* **Task directions**: Since only the text is wanted, print every entry below exactly and omit the images.

* **Saved data entries**:
****************************************

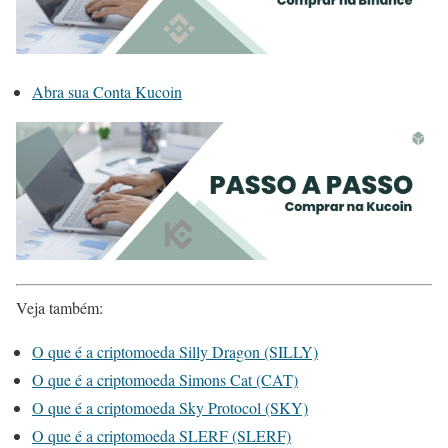
Abra sua Conta Kucoin
Veja também:
O que é a criptomoeda Silly Dragon (SILLY)
O que é a criptomoeda Simons Cat (CAT)
O que é a criptomoeda Sky Protocol (SKY)
O que é a criptomoeda SLERF (SLERF)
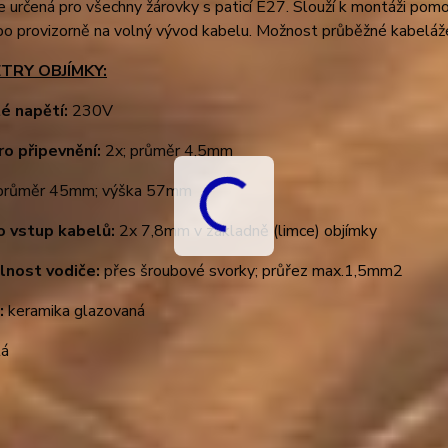
e určená pro všechny žárovky s paticí E27. Slouží k montáži pomo
bo provizorně na volný vývod kabelu. Možnost průběžné kabeláž
TRY OBJÍMKY:
é napětí:
230V
ro připevnění:
2x; průměr 4,5mm
růměr 45mm; výška 57mm
o vstup kabelů:
2x 7,8mm v základně (limce) objímky
elnost vodiče:
přes šroubové svorky; průřez max.1,5mm2
:
keramika glazovaná
lá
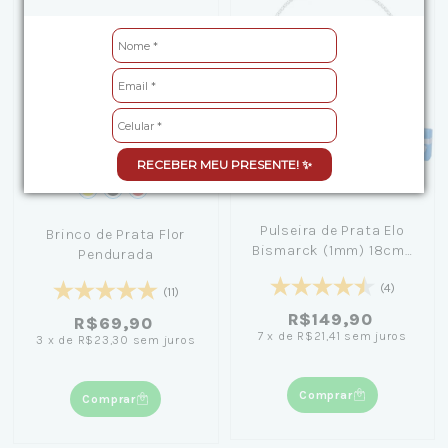
RECEBER MEU PRESENTE! ✨
Pulseira de Prata Elo
Brinco de Prata Flor
Bismarck (1mm) 18cm+
Pendurada
Caixa Laço Azul
(4)
(11)
R$149,90
R$69,90
7
x
de
R$21,41
sem juros
3
x
de
R$23,30
sem juros
Comprar
Comprar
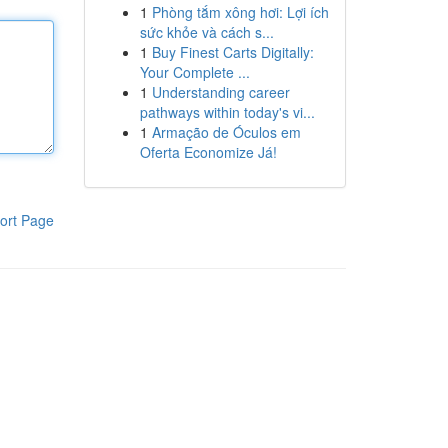
1
Phòng tắm xông hơi: Lợi ích
sức khỏe và cách s...
1
Buy Finest Carts Digitally:
Your Complete ...
1
Understanding career
pathways within today's vi...
1
Armação de Óculos em
Oferta Economize Já!
ort Page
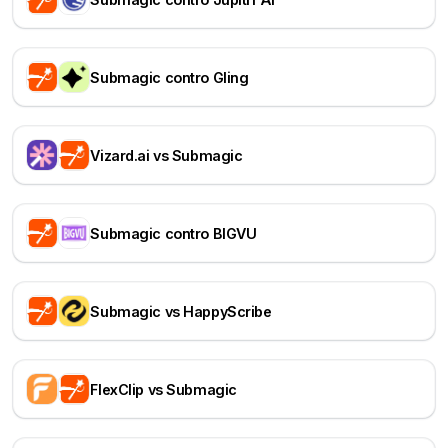
Submagic contro Gling
Vizard.ai vs Submagic
Submagic contro BIGVU
Submagic vs HappyScribe
FlexClip vs Submagic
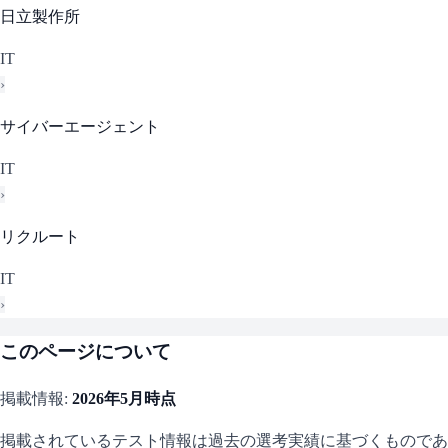
日立製作所
IT
›
サイバーエージェント
IT
›
リクルート
IT
›
このページについて
掲載情報:
2026年5月
時点
掲載されているテスト情報は過去の選考実績に基づくものであ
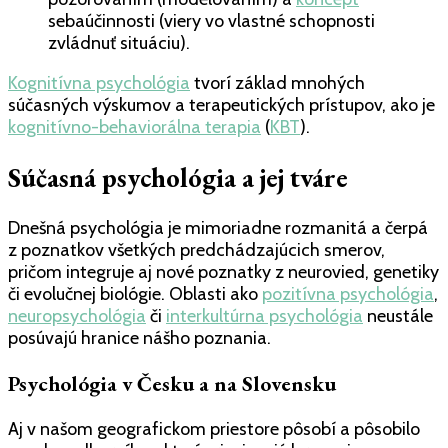
sebaúčinnosti (viery vo vlastné schopnosti
zvládnuť situáciu).
Kognitívna psychológia
tvorí základ mnohých
súčasných výskumov a terapeutických prístupov, ako je
kognitívno-behaviorálna terapia
(
KBT
).
Súčasná psychológia a jej tváre
Dnešná psychológia je mimoriadne rozmanitá a čerpá
z poznatkov všetkých predchádzajúcich smerov,
pričom integruje aj nové poznatky z neurovied, genetiky
či evolučnej biológie. Oblasti ako
pozitívna psychológia
,
neuropsychológia
či
interkultúrna psychológia
neustále
posúvajú hranice nášho poznania.
Psychológia v Česku a na Slovensku
Aj v našom geografickom priestore pôsobí a pôsobilo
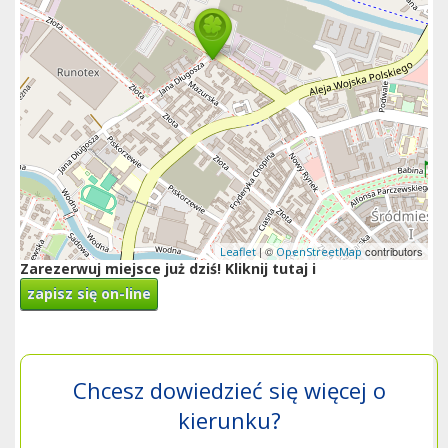
| ©
contributors
Leaflet
OpenStreetMap
Zarezerwuj miejsce już dziś! Kliknij tutaj i
zapisz się on-line
Chcesz dowiedzieć się więcej o
kierunku?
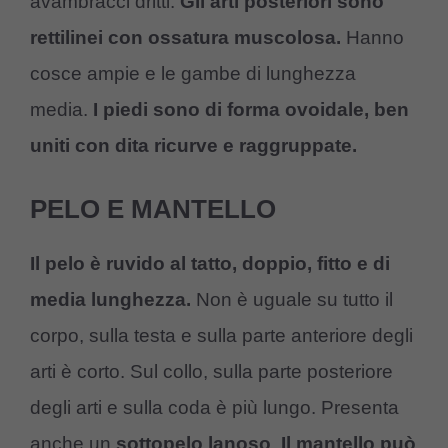
avambracci dritti.
Gli arti posteriori sono
rettilinei con ossatura muscolosa.
Hanno
cosce ampie e le gambe di lunghezza
media.
I piedi sono di forma ovoidale, ben
uniti con dita ricurve e raggruppate.
PELO E MANTELLO
Il pelo è ruvido al tatto, doppio, fitto e di
media lunghezza.
Non è uguale su tutto il
corpo, sulla testa e sulla parte anteriore degli
arti è corto. Sul collo, sulla parte posteriore
degli arti e sulla coda è più lungo. Presenta
anche un
sottopelo lanoso
.
Il mantello può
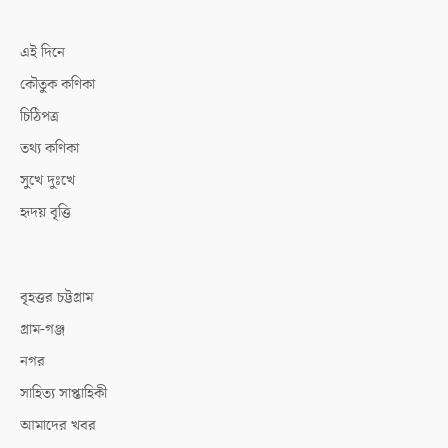
এই দিনে
কৌতুক কণিকা
চিঠিপত্র
তথ্য কণিকা
সুখে দুঃখে
হৃদয় বৃত্তি
বৃহত্তর চট্টগ্রাম
গ্রাম-গঞ্জ
নগর
সাহিত্য সাপ্তাহিকী
আমাদের খবর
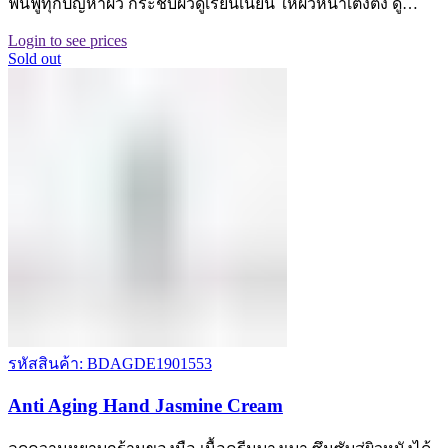
ฟื้นฟูทุกปัญหาผิว กระชับผิวดูเรียนเนียน ให้ผิวหน้าเต่งตึง ดู…
Login to see prices
Sold out
รหัสสินค้า: BDAGDE1901553
Anti Aging Hand Jasmine Cream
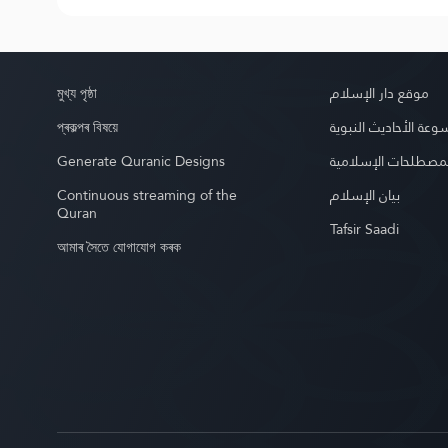
মুখ্য পৃষ্ঠা
موقع دار الإسلام
প্ৰকল্পৰ বিষয়ে
عة الأحاديث النبوية
Generate Quranic Designs
مصطلحات الإسلامية
Continuous streaming of the
بيان الإسلام
Quran
Tafsir Saadi
আমাৰ সৈতে যোগাযোগ কৰক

****************************************

* **Solution to this task**:
Abra sua Conta Kucoin
Veja também:
O que é a criptomoeda Silly Dragon (SILLY)
O que é a criptomoeda Simons Cat (CAT)
O que é a criptomoeda Sky Protocol (SKY)
O que é a criptomoeda SLERF (SLERF)
e určená pro všechny žárovky s paticí E27. Slouží k montáži pomo
bo provizorně na volný vývod kabelu. Možnost průběžné kabeláž
TRY OBJÍMKY:
é napětí:
230V
ro připevnění:
2x; průměr 4,5mm
růměr 45mm; výška 57mm
o vstup kabelů:
2x 7,8mm v základně (limce) objímky
elnost vodiče:
přes šroubové svorky; průřez max.1,5mm2
:
keramika glazovaná
lá
RECEBER MEU PRESENTE! ✨
Pulseira de Prata Elo
Brinco de Prata Flor
Bismarck (1mm) 18cm+
Pendurada
Caixa Laço Azul
(4)
(11)
R$149,90
R$69,90
7
x
de
R$21,41
sem juros
3
x
de
R$23,30
sem juros
Comprar
Comprar
1
Phòng tắm xông hơi: Lợi ích
sức khỏe và cách s...
1
Buy Finest Carts Digitally:
Your Complete ...
1
Understanding career
pathways within today's vi...
1
Armação de Óculos em
Oferta Economize Já!
ort Page
Submagic contro Gling
Vizard.ai vs Submagic
Submagic contro BIGVU
Submagic vs HappyScribe
FlexClip vs Submagic
日立製作所
IT
›
サイバーエージェント
IT
›
リクルート
IT
›
このページについて
掲載情報:
2026年5月
時点
掲載されているテスト情報は過去の選考実績に基づくものであ
sebaúčinnosti (viery vo vlastné schopnosti
zvládnuť situáciu).
Kognitívna psychológia
tvorí základ mnohých
súčasných výskumov a terapeutických prístupov, ako je
kognitívno-behaviorálna terapia
(
KBT
).
Súčasná psychológia a jej tváre
Dnešná psychológia je mimoriadne rozmanitá a čerpá
z poznatkov všetkých predchádzajúcich smerov,
pričom integruje aj nové poznatky z neurovied, genetiky
či evolučnej biológie. Oblasti ako
pozitívna psychológia
,
neuropsychológia
či
interkultúrna psychológia
neustále
posúvajú hranice nášho poznania.
Psychológia v Česku a na Slovensku
Aj v našom geografickom priestore pôsobí a pôsobilo
| ©
contributors
Leaflet
OpenStreetMap
Zarezerwuj miejsce już dziś! Kliknij tutaj i
zapisz się on-line
Chcesz dowiedzieć się więcej o
kierunku?
avambracci dritti.
Gli arti posteriori sono
rettilinei con ossatura muscolosa.
Hanno
cosce ampie e le gambe di lunghezza
media.
I piedi sono di forma ovoidale, ben
uniti con dita ricurve e raggruppate.
PELO E MANTELLO
Il pelo è ruvido al tatto, doppio, fitto e di
media lunghezza.
Non è uguale su tutto il
corpo, sulla testa e sulla parte anteriore degli
arti è corto. Sul collo, sulla parte posteriore
degli arti e sulla coda è più lungo. Presenta
anche un
sottopelo lanoso
.
Il mantello può
এই দিনে
কৌতুক কণিকা
চিঠিপত্র
তথ্য কণিকা
সুখে দুঃখে
হৃদয় বৃত্তি
বৃহত্তর চট্টগ্রাম
গ্রাম-গঞ্জ
নগর
সাহিত্য সাপ্তাহিকী
আমাদের খবর
ฟื้นฟูทุกปัญหาผิว กระชับผิวดูเรียนเนียน ให้ผิวหน้าเต่งตึง ดู…
Login to see prices
Sold out
รหัสสินค้า: BDAGDE1901553
Anti Aging Hand Jasmine Cream
মুখ্য পৃষ্ঠা
موقع دار الإسلام
প্ৰকল্পৰ বিষয়ে
عة الأحاديث النبوية
Generate Quranic Designs
مصطلحات الإسلامية
Continuous streaming of the
بيان الإسلام
Quran
Tafsir Saadi
আমাৰ সৈতে যোগাযোগ কৰক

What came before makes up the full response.